Since this is meant for high trust anyway, perhaps just shipping the more familiar Node APIs for tcp/udp would be better? That would let people do cool things (including p2p) that actually works, and it’s pretty battletested. Or maybe I’m missing something? It was a while ago I used that.

Another thought: don’t we have too many streaming protocols already? Do we really need SSE, WebSocket, WebTransport and now raw sockets as well? It’s a lot, (but not this project's fault)

Aeolun · 3 years ago

> make it better/simpler than WebRTC

This certainly looks simpler than WebRTC, which is absolutely impenetrable.

Sean-Der · 3 years ago

What do you find impenetrable about WebRTC? In most cases I have found the complexity necessary. When you find yourself in unique situations it’s a protocol that gives you the knobs.

I created https://webrtcforthecurious.com to try and solve the accessibility/education issues around WebRTC

vbezhenar · 3 years ago

To be able to accept connections, you would need to have a white IP, configure router to map port, configure firewall to allow connections. Too many things could go wrong.

With BitTorrent plenty of clients can't accept connections but that does not render them unusable.
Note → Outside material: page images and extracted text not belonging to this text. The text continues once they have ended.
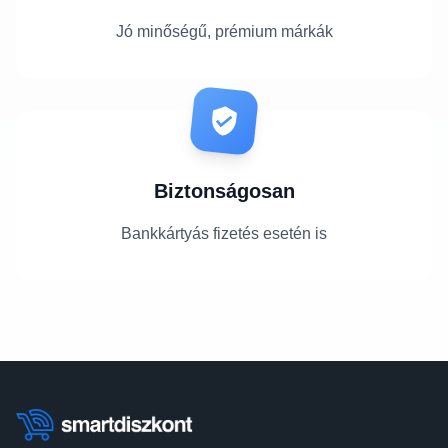
Jó minőségű, prémium márkák
Biztonságosan
Bankkártyás fizetés esetén is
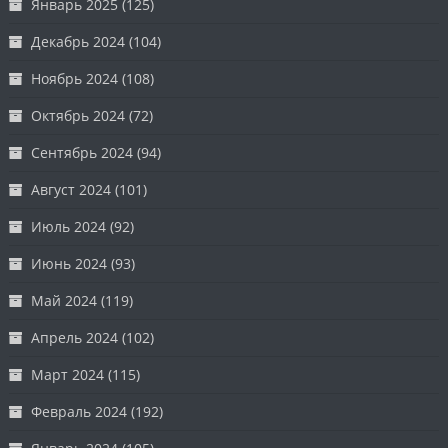
Январь 2025
(125)
Декабрь 2024
(104)
Ноябрь 2024
(108)
Октябрь 2024
(72)
Сентябрь 2024
(94)
Август 2024
(101)
Июль 2024
(92)
Июнь 2024
(93)
Май 2024
(119)
Апрель 2024
(102)
Март 2024
(115)
Февраль 2024
(192)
You could use STUN, or if you can make arbitrary connections talk to the user's router over UPNP.

These things may be a desired use case but as the explainer lays out they were already rejected for being too easy to abuse. This proposal is an attempt to get some basic portion of the functionality that is easier to limit even if there is no way for everyone to agree the rest can be secured too.

tlarkworthy · 3 years ago

This would be so amazing. In order to access most vanilla services like redis, postgres etc. you need to deploy a bridge https://github.com/zquestz/ws-tcp-proxy

CloudFlare/Deno etc. all have these workarounds around tunnelling but all that would disappear with this protocol. I made a service for writing servers on the web (https://webcode.run -- somewhat abandoned at this point but it is still running), and a big problem with the approach was the web's inability to make TCP connections.

abeyer · 3 years ago

This would be so awful. Most vanilla services like redis, postgres, etc... would need to deal with the frontend spew directly instead of offloading that to a bridge as an intermediary.

You could still have a reverse proxy to deal with the worst of it. But if the client could already talk the right protocols it would remove a lot of unnecessary complexity.

the bridge is just a proxy, the volume if traffic is the same but you now have added a regional hop. Exposing your redis and postgres on the public web is not a good idea, but there are tons of internal usecases, and things like postgres actually have a security mechanism so its not default "insecure"

gavinray · 3 years ago

cft · 3 years ago

I don't understand why one cannot just use a binary websocket as the fairly general case? (https://www.rfc-editor.org/rfc/rfc6455#page-29 binary frame 0x2)

jpgvm · 3 years ago

You would need a proxy to convert the WebSocket connection back to normal byte stream and proxy that to the target.

Yes, but what is the use case? Why cannot you modify your backend to accept Websocket handshake? After that, it's a normal byte stream.

anonymoushn · 3 years ago

It seems like this would not do anything to address the UDP portion of the proposal.